This study demonstrated a significant association between the ORR to ICIs and PMI. Notably, patients with a higher PMI had a higher incidence of irAEs, which are thought to be caused by ICI-induced immune cells. These findings indicate that PMI can serve not only as a prognostic indicator in patients with cancer, but also as a predictor of their response to ICI therapy.
PMI was correlated with the ORR to ICIs, with responders having a significantly higher mean PMI than non-responders. Grouping patients based on the cutoff value of the median PMI showed higher ORR and DCR in the high- PMI group than in the low- PMI group. Furthermore, the mean PFS and OS in the high PMI group were double those in the low- PMI group, although these differences were not statistically significant. The lack of statistical significance is attributable to the small sample size.
Recently, several parameters have been evaluated as biomarkers for predicting the response to ICI therapy. Of these, skeletal muscle mass is correlated with survival in patients with advanced NSCLC treated with nivolumab or a combination of ICIs and cytotoxic chemotherapy [5, 6]. Additionally, PMI is correlated with the response to PD-1 inhibitors in patients with NSCLC [7]. Similar associations have also been reported in patients receiving ICIs for gastric cancer and renal cell carcinoma [8–11]. Two independent meta-analyses have shown that sarcopenia has a negative effect on the overall response and survival in patients treated with ICIs for various types of cancer, consistent with the results of this study.
This study revealed a strong association between the PMI and incidence of irAEs. This contrasts with previous reports on conventional cytotoxic chemotherapy, in which patients with sarcopenia tend to have more adverse events and higher discontinuation rates [1, 17–20]. The difference in the effect of PMI on response to ICIs and cytotoxic chemotherapy can be attributed to fundamental differences in the mechanisms of these adverse events. Biologically, irAEs are inflammatory toxicities induced by overactivated T cells reinvigorated by ICIs [21]. In a mouse model of ICI-induced myocarditis, clonally expanded cytotoxic CD8+ T cells infiltrated the myocardium and were necessary for the development of myocarditis [22]. Similar findings have been reported for ICI-induced colitis. Single-cell RNA sequencing of colon biopsies from patients with ICI-induced colitis revealed an expansion of cytotoxic CD8+ T cells [23].

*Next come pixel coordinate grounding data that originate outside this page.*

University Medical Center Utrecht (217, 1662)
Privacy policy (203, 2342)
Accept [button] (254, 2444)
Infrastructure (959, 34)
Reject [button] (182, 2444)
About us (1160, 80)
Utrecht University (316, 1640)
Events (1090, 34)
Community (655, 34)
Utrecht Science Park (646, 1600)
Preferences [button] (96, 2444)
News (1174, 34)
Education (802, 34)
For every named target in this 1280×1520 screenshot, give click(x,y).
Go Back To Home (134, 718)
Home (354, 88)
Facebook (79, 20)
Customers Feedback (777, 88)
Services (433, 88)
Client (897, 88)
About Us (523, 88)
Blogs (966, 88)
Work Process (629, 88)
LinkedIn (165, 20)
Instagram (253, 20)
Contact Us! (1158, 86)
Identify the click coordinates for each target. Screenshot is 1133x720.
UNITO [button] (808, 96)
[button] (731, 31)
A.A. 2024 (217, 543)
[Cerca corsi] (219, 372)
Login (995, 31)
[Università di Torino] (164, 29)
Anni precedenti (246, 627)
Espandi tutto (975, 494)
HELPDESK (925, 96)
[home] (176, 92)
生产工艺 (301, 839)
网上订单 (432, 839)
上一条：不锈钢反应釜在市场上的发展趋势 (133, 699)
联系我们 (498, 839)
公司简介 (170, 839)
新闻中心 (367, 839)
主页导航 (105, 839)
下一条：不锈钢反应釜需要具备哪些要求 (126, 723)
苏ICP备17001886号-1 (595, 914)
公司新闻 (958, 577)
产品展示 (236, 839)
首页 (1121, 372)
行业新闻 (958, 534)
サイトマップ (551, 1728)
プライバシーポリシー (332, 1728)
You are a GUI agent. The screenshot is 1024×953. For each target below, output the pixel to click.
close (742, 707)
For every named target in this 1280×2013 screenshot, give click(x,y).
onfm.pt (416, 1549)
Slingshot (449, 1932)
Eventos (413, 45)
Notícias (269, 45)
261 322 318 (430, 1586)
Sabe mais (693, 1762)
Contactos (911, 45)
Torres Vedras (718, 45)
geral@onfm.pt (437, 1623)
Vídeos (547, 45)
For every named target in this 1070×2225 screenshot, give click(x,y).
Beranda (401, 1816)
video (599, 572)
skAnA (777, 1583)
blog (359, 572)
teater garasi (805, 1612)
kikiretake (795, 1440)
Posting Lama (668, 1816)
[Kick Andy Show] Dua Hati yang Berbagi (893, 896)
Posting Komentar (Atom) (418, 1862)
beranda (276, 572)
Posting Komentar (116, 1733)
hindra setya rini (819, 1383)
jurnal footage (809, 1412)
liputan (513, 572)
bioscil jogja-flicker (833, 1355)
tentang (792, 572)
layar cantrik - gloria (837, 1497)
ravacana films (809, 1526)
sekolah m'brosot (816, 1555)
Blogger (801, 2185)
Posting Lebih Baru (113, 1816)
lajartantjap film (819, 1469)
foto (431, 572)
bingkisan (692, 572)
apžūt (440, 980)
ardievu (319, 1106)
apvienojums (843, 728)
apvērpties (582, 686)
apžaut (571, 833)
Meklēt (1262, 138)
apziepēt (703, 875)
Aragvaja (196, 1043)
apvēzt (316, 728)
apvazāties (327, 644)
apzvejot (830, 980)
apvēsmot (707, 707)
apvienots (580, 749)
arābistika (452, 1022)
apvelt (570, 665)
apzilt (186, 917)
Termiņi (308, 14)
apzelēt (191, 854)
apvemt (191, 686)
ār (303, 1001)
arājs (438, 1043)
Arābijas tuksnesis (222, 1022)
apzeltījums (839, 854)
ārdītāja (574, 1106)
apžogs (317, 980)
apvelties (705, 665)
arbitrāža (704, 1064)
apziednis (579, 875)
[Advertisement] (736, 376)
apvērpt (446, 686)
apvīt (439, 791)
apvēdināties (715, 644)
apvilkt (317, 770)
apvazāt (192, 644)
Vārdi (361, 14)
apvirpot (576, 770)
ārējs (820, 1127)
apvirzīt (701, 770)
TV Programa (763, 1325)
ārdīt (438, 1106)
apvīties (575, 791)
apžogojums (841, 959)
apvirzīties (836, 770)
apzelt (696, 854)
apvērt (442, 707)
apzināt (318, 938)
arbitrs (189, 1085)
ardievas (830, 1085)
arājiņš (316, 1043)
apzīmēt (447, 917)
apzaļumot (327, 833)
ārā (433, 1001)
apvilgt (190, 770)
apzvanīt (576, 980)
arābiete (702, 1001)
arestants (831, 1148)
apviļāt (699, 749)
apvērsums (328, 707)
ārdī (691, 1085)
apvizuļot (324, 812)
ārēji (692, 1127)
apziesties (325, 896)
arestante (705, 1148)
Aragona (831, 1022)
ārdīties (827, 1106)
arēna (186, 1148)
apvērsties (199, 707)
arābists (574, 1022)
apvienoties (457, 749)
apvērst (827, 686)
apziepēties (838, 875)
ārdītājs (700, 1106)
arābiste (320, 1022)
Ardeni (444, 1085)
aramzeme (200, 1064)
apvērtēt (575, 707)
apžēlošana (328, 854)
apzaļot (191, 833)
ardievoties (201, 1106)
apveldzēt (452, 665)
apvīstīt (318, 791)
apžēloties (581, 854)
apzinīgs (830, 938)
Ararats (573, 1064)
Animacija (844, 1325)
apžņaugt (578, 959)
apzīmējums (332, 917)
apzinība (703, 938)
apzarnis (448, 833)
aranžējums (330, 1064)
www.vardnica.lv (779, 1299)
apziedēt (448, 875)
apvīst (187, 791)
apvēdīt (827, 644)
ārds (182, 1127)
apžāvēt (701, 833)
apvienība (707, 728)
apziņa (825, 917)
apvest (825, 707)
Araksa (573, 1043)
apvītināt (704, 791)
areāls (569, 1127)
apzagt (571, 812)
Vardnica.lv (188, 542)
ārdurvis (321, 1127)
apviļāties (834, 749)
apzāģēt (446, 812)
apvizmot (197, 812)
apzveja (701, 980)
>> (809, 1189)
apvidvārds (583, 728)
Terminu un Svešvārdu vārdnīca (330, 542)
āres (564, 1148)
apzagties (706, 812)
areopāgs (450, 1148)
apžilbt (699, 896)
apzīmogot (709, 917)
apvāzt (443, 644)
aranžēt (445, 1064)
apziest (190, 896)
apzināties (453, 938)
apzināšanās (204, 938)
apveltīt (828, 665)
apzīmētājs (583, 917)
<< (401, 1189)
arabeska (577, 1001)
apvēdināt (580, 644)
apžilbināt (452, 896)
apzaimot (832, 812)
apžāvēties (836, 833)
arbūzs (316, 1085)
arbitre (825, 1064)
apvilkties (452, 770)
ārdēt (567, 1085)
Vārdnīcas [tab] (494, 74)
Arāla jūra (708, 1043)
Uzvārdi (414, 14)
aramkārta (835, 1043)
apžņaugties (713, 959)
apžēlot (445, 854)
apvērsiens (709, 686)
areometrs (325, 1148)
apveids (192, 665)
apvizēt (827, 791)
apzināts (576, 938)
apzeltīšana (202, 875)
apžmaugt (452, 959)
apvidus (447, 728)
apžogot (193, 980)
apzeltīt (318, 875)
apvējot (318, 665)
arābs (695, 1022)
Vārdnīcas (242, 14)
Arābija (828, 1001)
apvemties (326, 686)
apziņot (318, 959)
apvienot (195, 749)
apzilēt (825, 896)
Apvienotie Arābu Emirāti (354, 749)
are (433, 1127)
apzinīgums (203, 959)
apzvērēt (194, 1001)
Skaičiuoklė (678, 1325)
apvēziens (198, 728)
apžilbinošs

These findings suggest that the antitumor effects of ICIs and irAEs have a common underlying mechanism. In other words, the incidence of irAEs is a sign of sufficient activation of the host immune system by ICIs, and patients who experience irAEs can be deemed to be “responders” to ICIs. The presence of irAEs was strongly associated with both the clinical response of ICIs and survival in the present study. Several studies have had similar findings in NSCLC and in other types of cancer [24–27].
The associations between PMI and both clinical response and irAEs suggest that PMI is not only a prognostic indicator but can also be used as surrogate marker for patient immunocompetence, which predicts the clinical response to ICIs. Skeletal muscle cells secrete various cytokines called myokines, which communicate with other organs, such as the liver, pancreas, cardiovascular system, brain, and bones [28]. Recently, skeletal muscle has been shown to regulate both innate and adaptive immune responses via surface molecules and myokines, and loss of skeletal muscle mass and sarcopenia may cause immune senescence [3, 4]. Preclinical research has shown that skeletal muscle also interacts with the gut microbiota, which affect the tumor microenvironment via their metabolites [29–31]. A clinical study of patients with lung cancer has shown that sarcopenia is associated with changes in the gut microbiota and their metabolites [32].
These connections between skeletal muscle and the immune system may explain the greater potential utility of PMI for predicting the effectiveness of ICIs than for predicting response to conventional cytotoxic chemotherapy. However, a recent meta-analysis which found that sarcopenia had a negative effect on the clinical response to ICIs was inconclusive regarding the relationship between sarcopenia and irAEs [33, 34]. Considering that this lack of clarity is possibly due to the limited number of studies on irAEs, additional large studies are necessary to reach a conclusion.
The question of whether interventions to improve the sarcopenic status of patients with cancer can improve ICI response and overcome resistance to ICIs remains unanswered. Several interventions such as nutritional support, physical exercise, and anamorelin have been investigated, but none of these interventions have demonstrated clear clinical benefits on the survival of patients with cancer [1, 35]. An ongoing trial including patients with melanoma receiving ICI therapy, with the intervention group undergoing diet modulation and regular exercise, is assessing the effect of exercise on response to ICI therapy (NCT04866810). As this study was retrospective, we cannot infer causality. Therefore, prospective clinical trials with well-defined interventions to increase patients’ PMI are required to provide conclusive evidence on the relationship between PMI and response to ICI therapy.